• **Exercise prompt**:
Give every entry below again, exactly as written, and skip the images.

• **Records to process**:
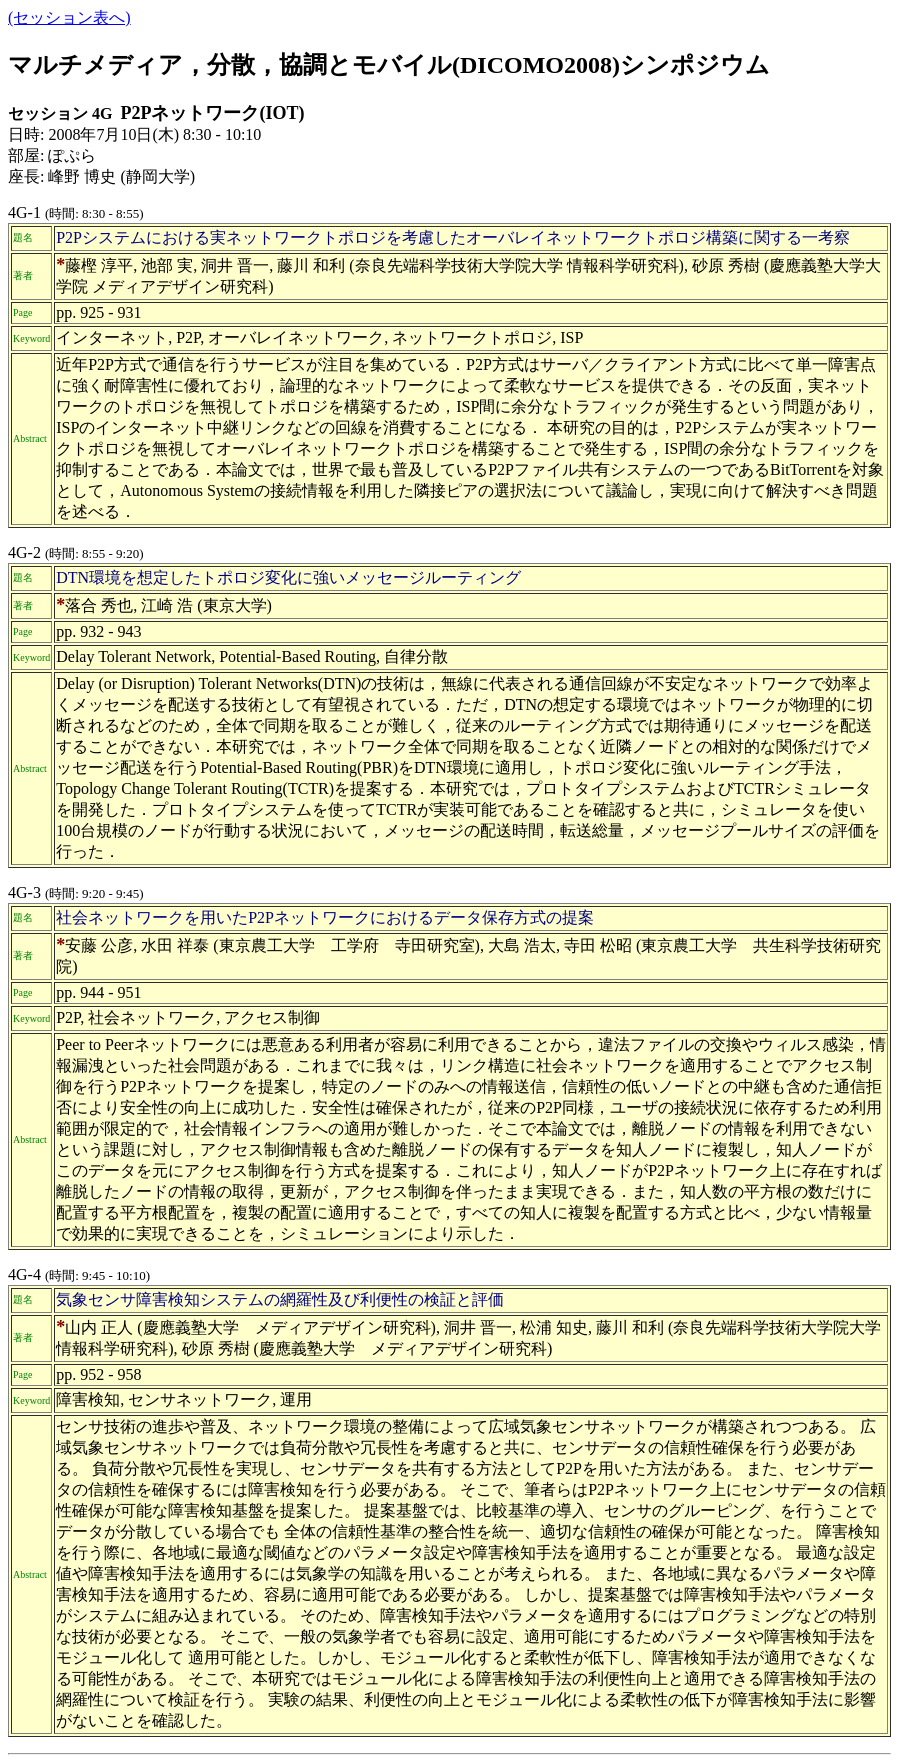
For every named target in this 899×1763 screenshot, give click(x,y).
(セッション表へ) (69, 17)
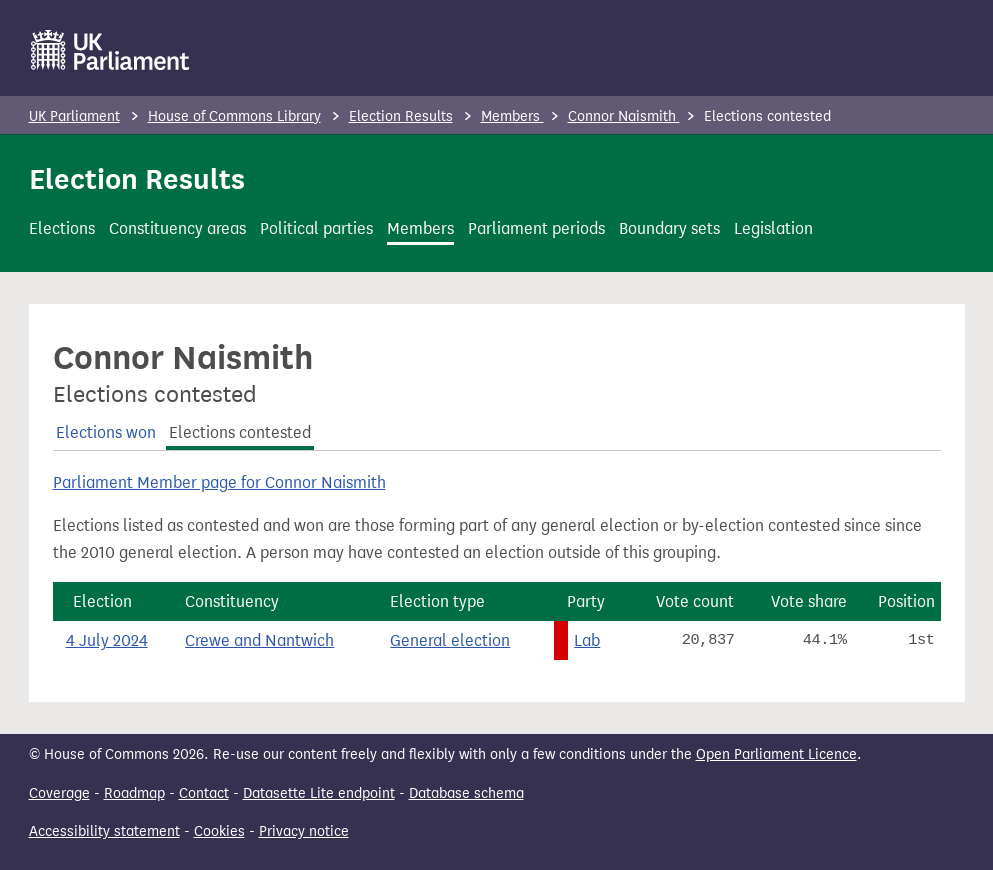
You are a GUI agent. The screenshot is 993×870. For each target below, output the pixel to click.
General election (450, 640)
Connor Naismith (624, 116)
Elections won (106, 432)
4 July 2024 (107, 640)
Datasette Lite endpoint (319, 793)
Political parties (316, 228)
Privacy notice (304, 831)
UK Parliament (74, 116)
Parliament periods (536, 228)
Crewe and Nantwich (259, 640)
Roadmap (134, 793)
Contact (204, 793)
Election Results (401, 116)
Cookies (219, 831)
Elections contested (240, 432)
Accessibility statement (104, 831)
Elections (62, 228)
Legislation (773, 228)
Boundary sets (669, 228)
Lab (587, 640)
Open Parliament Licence (776, 754)
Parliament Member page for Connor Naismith (219, 482)
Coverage (59, 793)
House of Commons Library (234, 116)
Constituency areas (177, 228)
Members (512, 116)
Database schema (466, 793)
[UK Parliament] (110, 50)
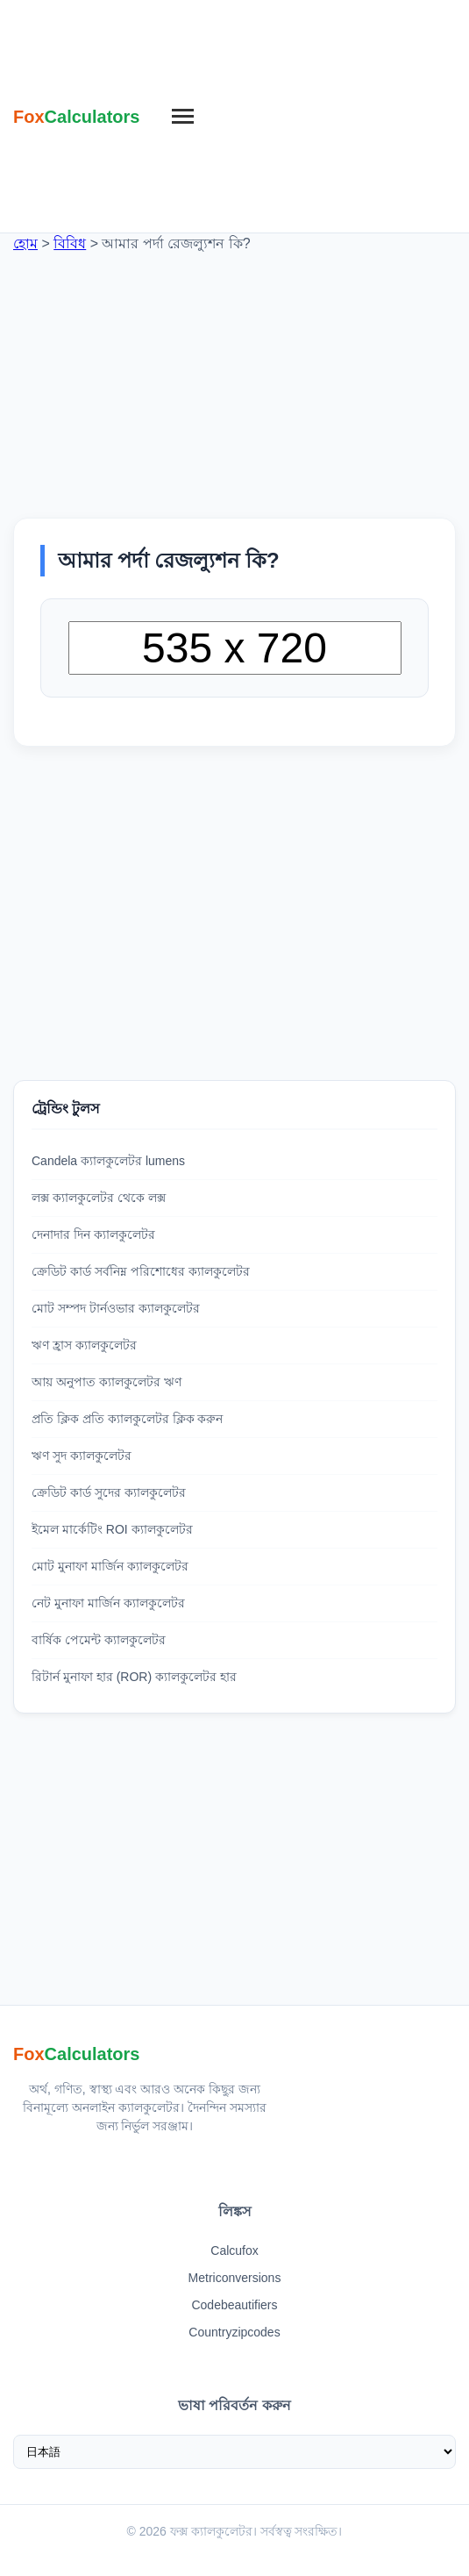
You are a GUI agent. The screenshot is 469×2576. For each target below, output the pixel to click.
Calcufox (234, 2250)
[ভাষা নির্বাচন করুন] (234, 2452)
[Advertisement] (328, 114)
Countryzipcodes (234, 2332)
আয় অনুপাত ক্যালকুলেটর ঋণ (106, 1382)
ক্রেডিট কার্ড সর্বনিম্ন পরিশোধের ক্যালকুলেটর (141, 1271)
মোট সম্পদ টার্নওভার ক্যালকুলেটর (116, 1308)
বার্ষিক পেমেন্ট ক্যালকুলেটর (99, 1640)
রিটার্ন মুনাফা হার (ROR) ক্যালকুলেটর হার (134, 1677)
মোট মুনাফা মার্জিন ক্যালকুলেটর (110, 1566)
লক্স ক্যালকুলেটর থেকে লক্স (99, 1198)
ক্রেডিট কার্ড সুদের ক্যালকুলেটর (109, 1492)
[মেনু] (183, 116)
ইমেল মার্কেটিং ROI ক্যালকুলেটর (112, 1529)
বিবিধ (69, 243)
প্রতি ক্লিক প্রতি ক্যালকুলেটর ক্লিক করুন (127, 1419)
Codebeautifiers (234, 2305)
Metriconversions (234, 2278)
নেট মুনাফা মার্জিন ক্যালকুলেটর (108, 1603)
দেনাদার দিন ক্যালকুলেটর (93, 1234)
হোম (25, 243)
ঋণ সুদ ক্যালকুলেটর (81, 1456)
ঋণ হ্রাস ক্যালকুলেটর (84, 1345)
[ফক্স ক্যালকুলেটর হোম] (76, 117)
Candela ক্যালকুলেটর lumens (108, 1161)
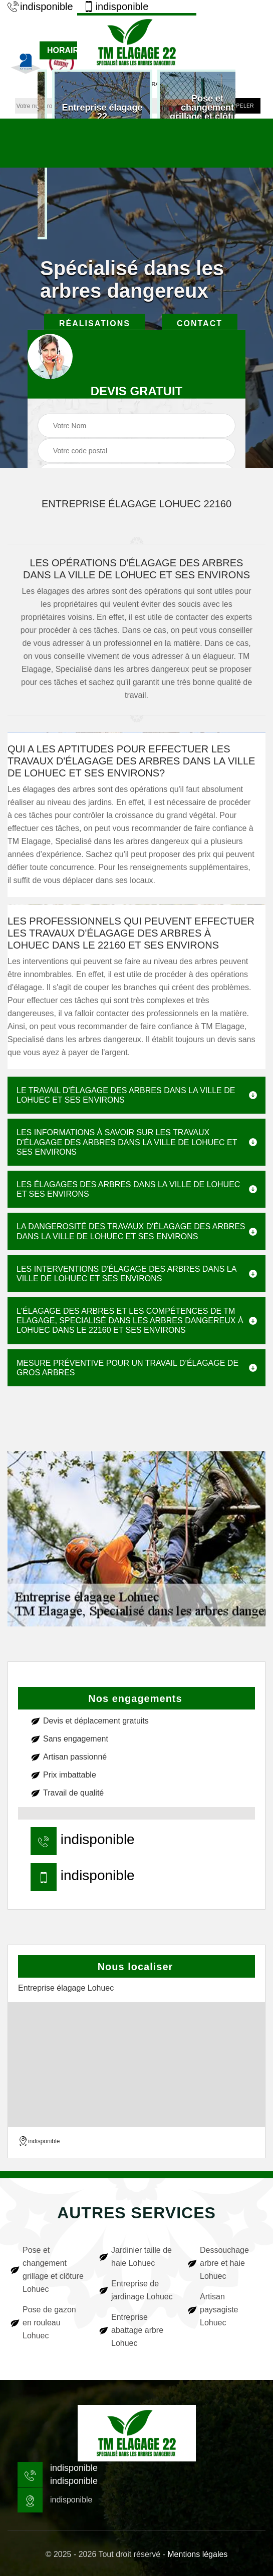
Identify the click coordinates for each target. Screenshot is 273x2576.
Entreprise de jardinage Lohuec (142, 2290)
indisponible (40, 6)
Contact (199, 323)
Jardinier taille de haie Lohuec (141, 2256)
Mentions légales (197, 2554)
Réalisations (94, 323)
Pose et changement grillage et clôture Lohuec (53, 2269)
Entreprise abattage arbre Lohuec (137, 2330)
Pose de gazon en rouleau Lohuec (49, 2322)
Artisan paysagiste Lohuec (219, 2309)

• **Task answer**:
For every named target in this 899×1763 screenshot, give click(x,y).
(セッション表へ) (69, 17)
You are a GUI agent. The screenshot is 993×870. For each target below, output the pixel to click.
General election (450, 640)
Connor Naismith (624, 116)
Elections won (106, 432)
4 July 2024 (107, 640)
Datasette Lite endpoint (319, 793)
Political parties (316, 228)
Privacy notice (304, 831)
UK Parliament (74, 116)
Parliament periods (536, 228)
Crewe and Nantwich (259, 640)
Roadmap (134, 793)
Contact (204, 793)
Election Results (401, 116)
Cookies (219, 831)
Elections contested (240, 432)
Accessibility statement (104, 831)
Elections (62, 228)
Legislation (773, 228)
Boundary sets (669, 228)
Lab (587, 640)
Open Parliament Licence (776, 754)
Parliament Member page for Connor Naismith (219, 482)
Coverage (59, 793)
House of Commons Library (234, 116)
Constituency areas (177, 228)
Members (512, 116)
Database schema (466, 793)
[UK Parliament] (110, 50)
You are a GUI agent. The screenshot is 469×2576. For each target below, output the pixel to click.
Calcufox (234, 2250)
[ভাষা নির্বাচন করুন] (234, 2452)
[Advertisement] (328, 114)
Countryzipcodes (234, 2332)
আয় অনুপাত ক্যালকুলেটর ঋণ (106, 1382)
ক্রেডিট কার্ড সর্বনিম্ন পরিশোধের ক্যালকুলেটর (141, 1271)
মোট সম্পদ টার্নওভার ক্যালকুলেটর (116, 1308)
বার্ষিক পেমেন্ট ক্যালকুলেটর (99, 1640)
রিটার্ন মুনাফা হার (ROR) ক্যালকুলেটর হার (134, 1677)
মোট মুনাফা মার্জিন ক্যালকুলেটর (110, 1566)
লক্স ক্যালকুলেটর থেকে লক্স (99, 1198)
ক্রেডিট কার্ড সুদের ক্যালকুলেটর (109, 1492)
[মেনু] (183, 116)
ইমেল মার্কেটিং ROI ক্যালকুলেটর (112, 1529)
বিবিধ (69, 243)
প্রতি ক্লিক প্রতি ক্যালকুলেটর ক্লিক করুন (127, 1419)
Codebeautifiers (234, 2305)
Metriconversions (234, 2278)
নেট মুনাফা মার্জিন ক্যালকুলেটর (108, 1603)
দেনাদার দিন ক্যালকুলেটর (93, 1234)
হোম (25, 243)
ঋণ সুদ ক্যালকুলেটর (81, 1456)
ঋণ হ্রাস ক্যালকুলেটর (84, 1345)
[ফক্স ক্যালকুলেটর হোম] (76, 117)
Candela ক্যালকুলেটর lumens (108, 1161)
Identify the click coordinates for each target. Screenshot is 273x2576.
Entreprise de jardinage Lohuec (142, 2290)
indisponible (40, 6)
Contact (199, 323)
Jardinier taille de haie Lohuec (141, 2256)
Mentions légales (197, 2554)
Réalisations (94, 323)
Pose et changement grillage et clôture Lohuec (53, 2269)
Entreprise abattage arbre Lohuec (137, 2330)
Pose de gazon en rouleau Lohuec (49, 2322)
Artisan paysagiste Lohuec (219, 2309)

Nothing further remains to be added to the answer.